MIAMI -- For the first time, scientists have put numbers to the toll Burmese pythons have had on native wildlife in the Everglades.
But one word can sum it up: carnage.
In the decade since the giant constrictors started showing up in significant numbers, mammals once among the most common in Everglades National Park have declined dramatically, according to a study published online Monday in Proceedings of the National Academy of Science.
The study, based on night field surveys conducted over 10 years, found three animals had all but disappeared. Opossum sightings fell 98.9 percent. Raccoons -- once so abundant park managers warned visitors to safeguard food from roaming groups of the wily thieves -- dropped 99.3 percent. Marsh rabbits, brown bunnies frequently seen foraging along roads in the pre-python past, didn't appear at all. Observations of bobcats, foxes and deer all also fell precipitously.
"We started this study saying, man, it appears we're not seeing many mammals," said Michael Dorcas, a biology professor at Davidson College in North Carolina and the study's lead author. "When we actually did the calculations, we were astonished by the magnitude of the declines."
The study suggests a near-collapse of mammal populations in the park and points to the python as prime suspect.
Frank Mazzotti, a wildlife ecology professor at the University of Florida, likened the study to a grand jury investigation -- an important initial finding that shows mammal numbers shrinking at the same time the park's python population was booming, rising from two captures in 2000 to 322 in 2010.
"We examined all the evidence and there is enough to indict pythons but we haven't gone to trial yet," said Mazzotti, one of 11 university and federal government researchers who co-authored the peer-reviewed study.
He cautioned that research is needed to refine and confirm the impact of the snakes.
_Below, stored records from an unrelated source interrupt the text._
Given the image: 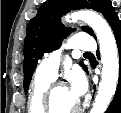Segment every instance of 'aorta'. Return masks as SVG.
Listing matches in <instances>:
<instances>
[{"instance_id":"aorta-1","label":"aorta","mask_w":121,"mask_h":113,"mask_svg":"<svg viewBox=\"0 0 121 113\" xmlns=\"http://www.w3.org/2000/svg\"><path fill=\"white\" fill-rule=\"evenodd\" d=\"M72 22L82 20L96 33L101 53L102 78L90 113H104L116 91L119 59L116 41L107 21L93 11L81 10L67 16Z\"/></svg>"}]
</instances>
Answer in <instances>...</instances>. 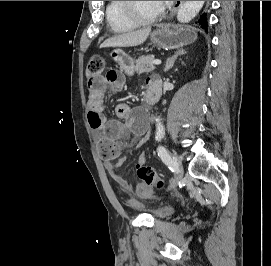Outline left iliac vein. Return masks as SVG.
<instances>
[{
	"label": "left iliac vein",
	"instance_id": "1",
	"mask_svg": "<svg viewBox=\"0 0 271 266\" xmlns=\"http://www.w3.org/2000/svg\"><path fill=\"white\" fill-rule=\"evenodd\" d=\"M176 164V172H177V177L172 181L171 185H170V188H173L177 185V183L182 179V176H183V168H182V165H181V158L178 156V155H175L173 158H172Z\"/></svg>",
	"mask_w": 271,
	"mask_h": 266
}]
</instances>
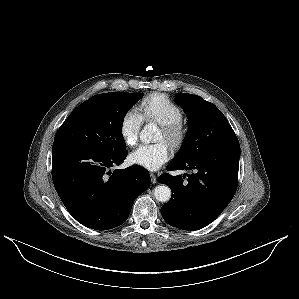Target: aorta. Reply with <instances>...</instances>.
<instances>
[{
    "mask_svg": "<svg viewBox=\"0 0 299 299\" xmlns=\"http://www.w3.org/2000/svg\"><path fill=\"white\" fill-rule=\"evenodd\" d=\"M158 128L155 124L150 123L144 126L140 133V139L144 143L156 141ZM154 196L159 202H168L171 198V189L167 185H158L154 189Z\"/></svg>",
    "mask_w": 299,
    "mask_h": 299,
    "instance_id": "obj_1",
    "label": "aorta"
}]
</instances>
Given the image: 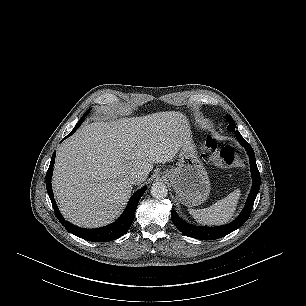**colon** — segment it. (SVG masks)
<instances>
[{"instance_id": "5ec220e1", "label": "colon", "mask_w": 306, "mask_h": 306, "mask_svg": "<svg viewBox=\"0 0 306 306\" xmlns=\"http://www.w3.org/2000/svg\"><path fill=\"white\" fill-rule=\"evenodd\" d=\"M204 156L223 168L243 167V155L230 146H219L213 139H209L204 146Z\"/></svg>"}]
</instances>
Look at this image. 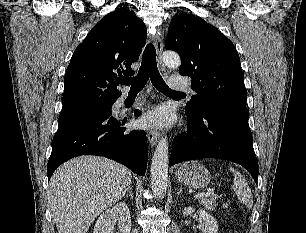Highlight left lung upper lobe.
I'll return each mask as SVG.
<instances>
[{"label": "left lung upper lobe", "mask_w": 306, "mask_h": 233, "mask_svg": "<svg viewBox=\"0 0 306 233\" xmlns=\"http://www.w3.org/2000/svg\"><path fill=\"white\" fill-rule=\"evenodd\" d=\"M165 42L182 60L179 73L190 76L197 93L187 103L186 114L229 106L247 110V90L240 58L233 43L199 16L176 14Z\"/></svg>", "instance_id": "obj_1"}]
</instances>
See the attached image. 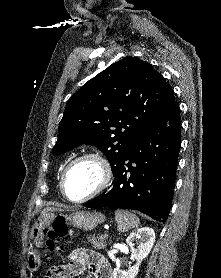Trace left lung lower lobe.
Masks as SVG:
<instances>
[{
  "instance_id": "0a47b994",
  "label": "left lung lower lobe",
  "mask_w": 221,
  "mask_h": 278,
  "mask_svg": "<svg viewBox=\"0 0 221 278\" xmlns=\"http://www.w3.org/2000/svg\"><path fill=\"white\" fill-rule=\"evenodd\" d=\"M180 144L176 101L125 150L112 170L113 187L84 206L133 209L165 222L172 202Z\"/></svg>"
}]
</instances>
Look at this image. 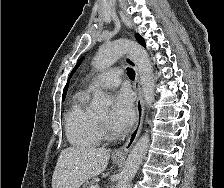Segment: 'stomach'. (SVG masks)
Instances as JSON below:
<instances>
[{
  "instance_id": "1",
  "label": "stomach",
  "mask_w": 224,
  "mask_h": 188,
  "mask_svg": "<svg viewBox=\"0 0 224 188\" xmlns=\"http://www.w3.org/2000/svg\"><path fill=\"white\" fill-rule=\"evenodd\" d=\"M113 161H114L115 163H119V162L122 161V159H121V158H113Z\"/></svg>"
}]
</instances>
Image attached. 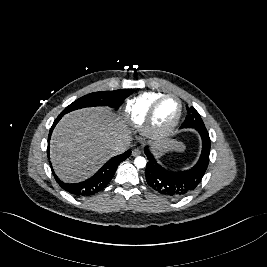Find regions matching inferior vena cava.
Instances as JSON below:
<instances>
[{"instance_id": "inferior-vena-cava-1", "label": "inferior vena cava", "mask_w": 267, "mask_h": 267, "mask_svg": "<svg viewBox=\"0 0 267 267\" xmlns=\"http://www.w3.org/2000/svg\"><path fill=\"white\" fill-rule=\"evenodd\" d=\"M129 144L128 143H118L113 147V152L114 154H121L124 151H126V149L128 148Z\"/></svg>"}]
</instances>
Other factors, such as changes in Everglades water levels, could potentially have contributed to the mammal decline as well, he said.
Still, the study finds the link strong, noting little support for other causes of the mammal decline. There were no known diseases or significant environmental changes, such as losses of important habitat or shifts in water management regimes.
"Our data are consistent in any number of ways with python as the primary reason or maybe the only reason, either directly or indirectly," said Dorcas, author of the book "Invasive Pythons in the United States."
The Obama administration pointed to the findings as more justification for the decision earlier this month to ban the import and interstate sale of Burmese pythons, two types of African rock pythons and yellow anacondas.
"Pythons are wreaking havoc on one of America's most beautiful, treasured and naturally bountiful ecosystems," said Marcia McNutt, director of the U.S. Geological Survey, whose scientists contributed to the study. "Right now, the only hope to halt further python invasion into new areas is swift, decisive and deliberate human action."
The study was based on 313 night-time surveys of main roads in Everglades National Park conducted between 2003 and 2011, as well as 26 surveys at sites along the park border and in adjacent federally protected lands. The declines were in comparison to similar surveys conducted in the park in 1996, before pythons were regularly captured in the park.
In the surveys, which covered a total of nearly 39,000 road miles, researchers counted both live and road-kill animals.